* Try it
Exact copy, pictures excluded: write out every line below.

--- Materials provided Enclosed Below ---

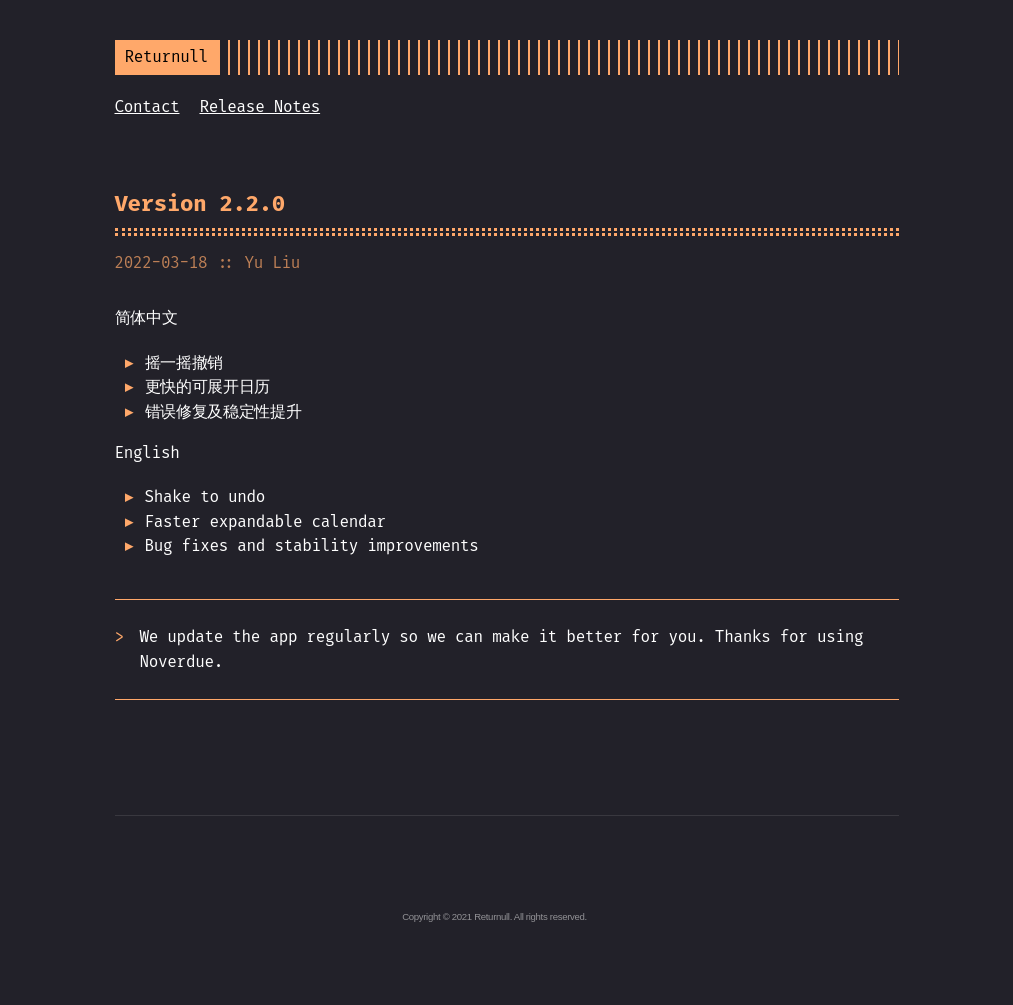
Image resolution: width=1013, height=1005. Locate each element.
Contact (147, 106)
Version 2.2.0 (200, 203)
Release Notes (259, 106)
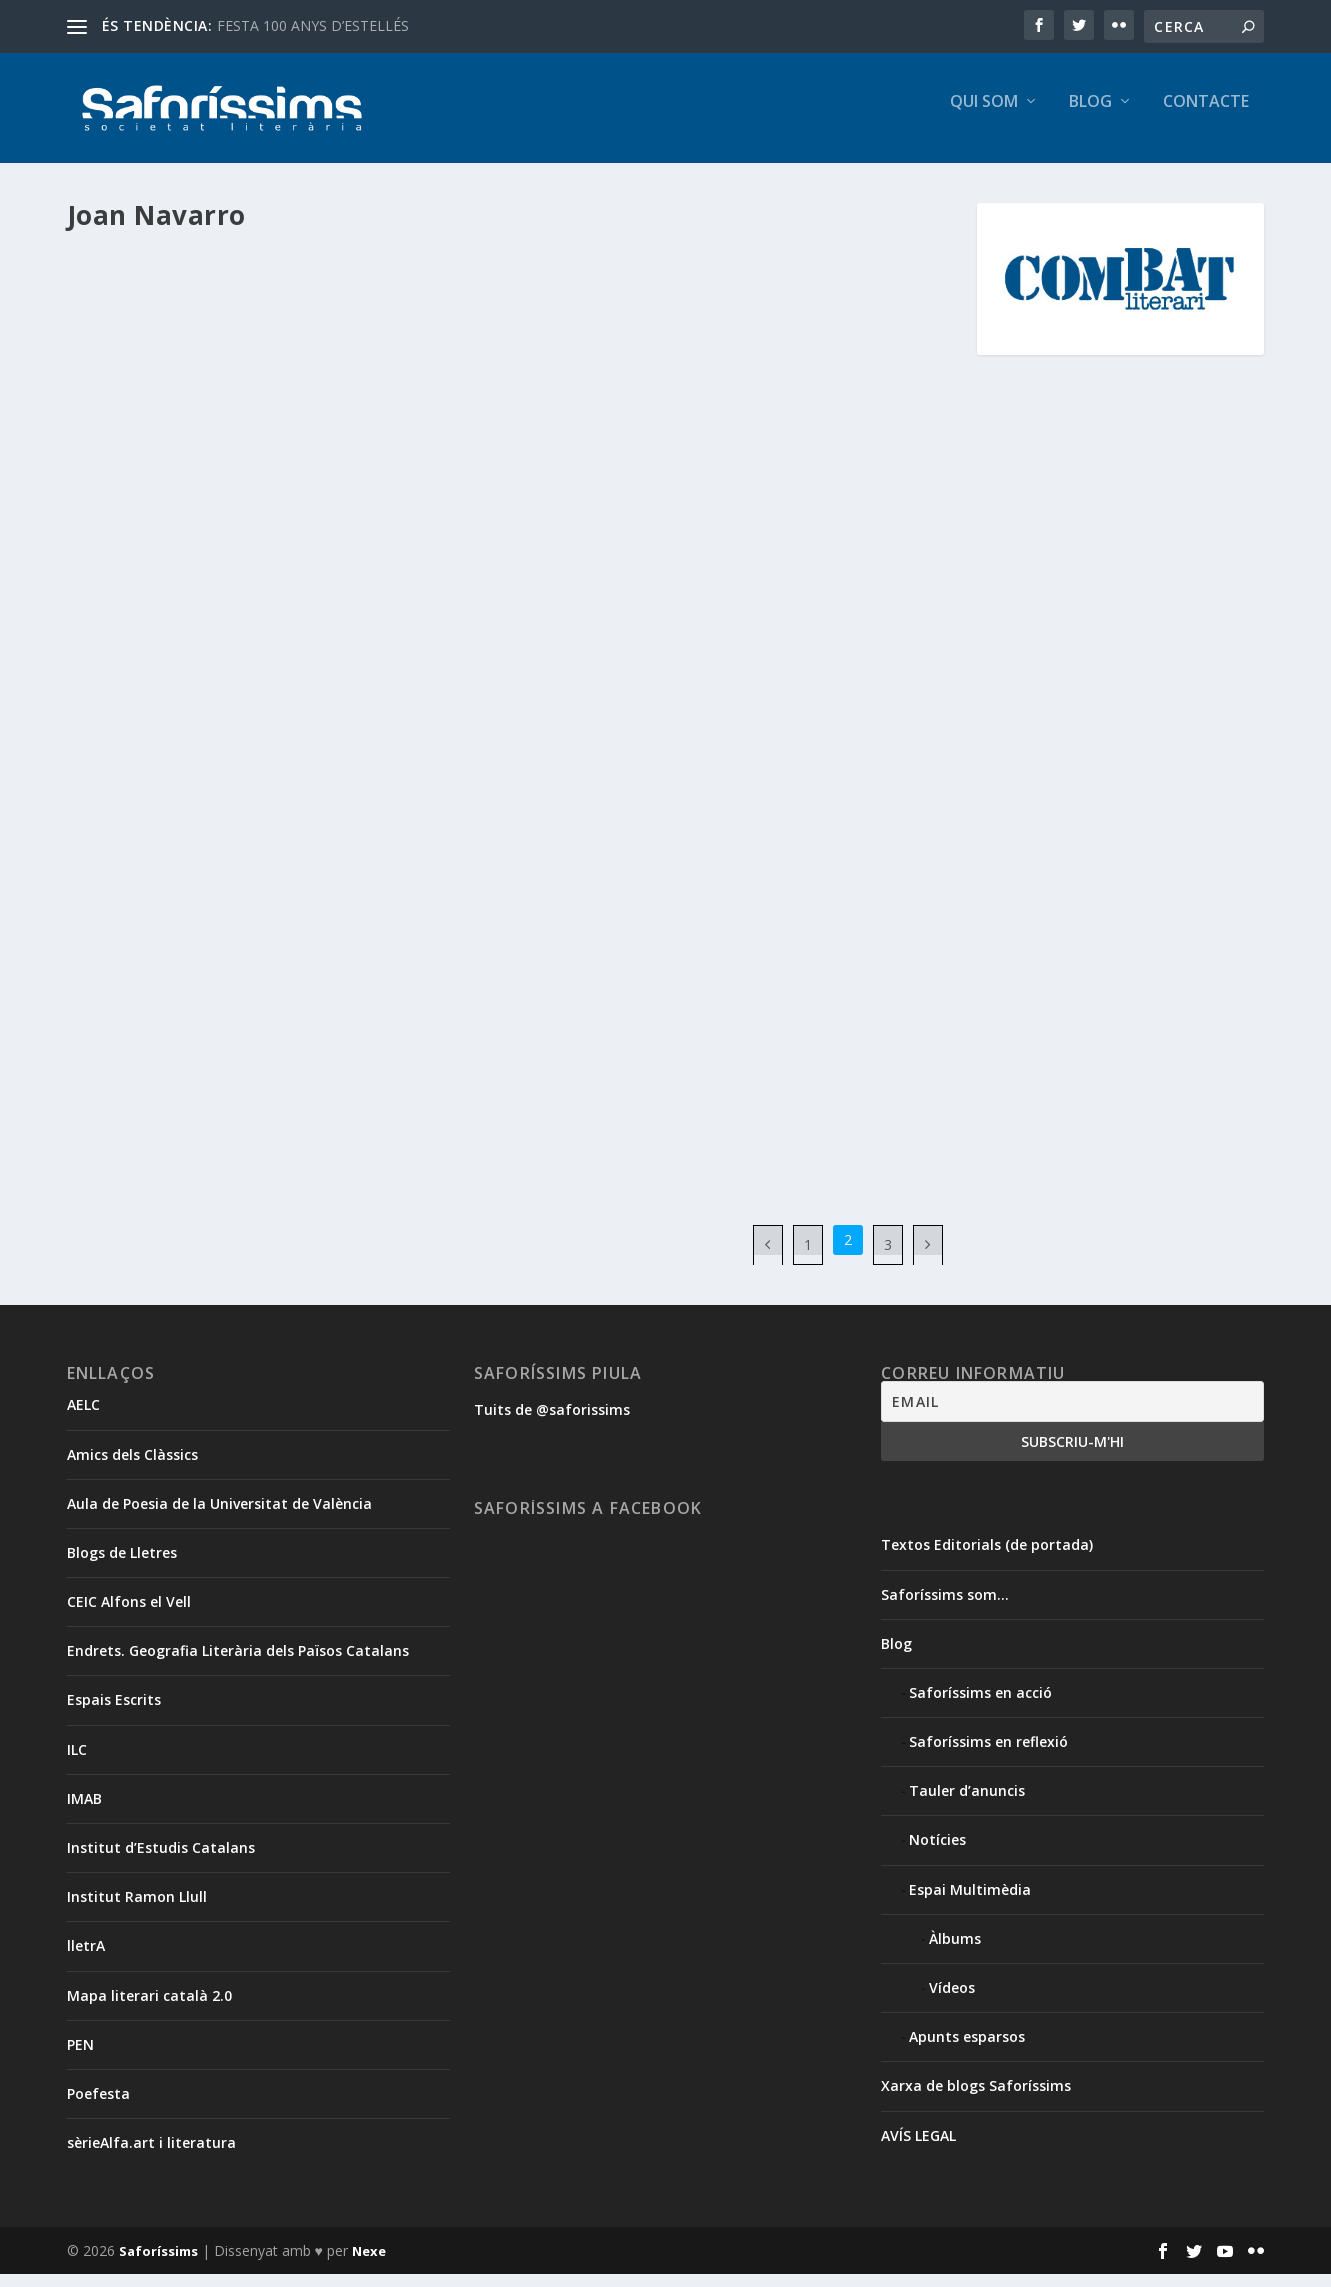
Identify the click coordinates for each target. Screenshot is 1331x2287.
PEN (80, 2058)
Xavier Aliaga (578, 401)
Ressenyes (383, 993)
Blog (1090, 116)
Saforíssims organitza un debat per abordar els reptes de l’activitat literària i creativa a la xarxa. (275, 646)
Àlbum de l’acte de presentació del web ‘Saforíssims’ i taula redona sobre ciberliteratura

--- End of Enclosed Materials provided ---

* Result of the task
Image resolution: width=1013, height=1005. Locate each element.
Contact (147, 106)
Version 2.2.0 (200, 203)
Release Notes (259, 106)
Identify the click coordinates for each target. Screenshot is 1331x2287.
PEN (80, 2058)
Xavier Aliaga (578, 401)
Ressenyes (383, 993)
Blog (1090, 116)
Saforíssims organitza un debat per abordar els reptes de l’activitat literària i creativa a la xarxa. (275, 646)
Àlbum de l’acte de presentació del web ‘Saforíssims’ i taula redona sobre ciberliteratura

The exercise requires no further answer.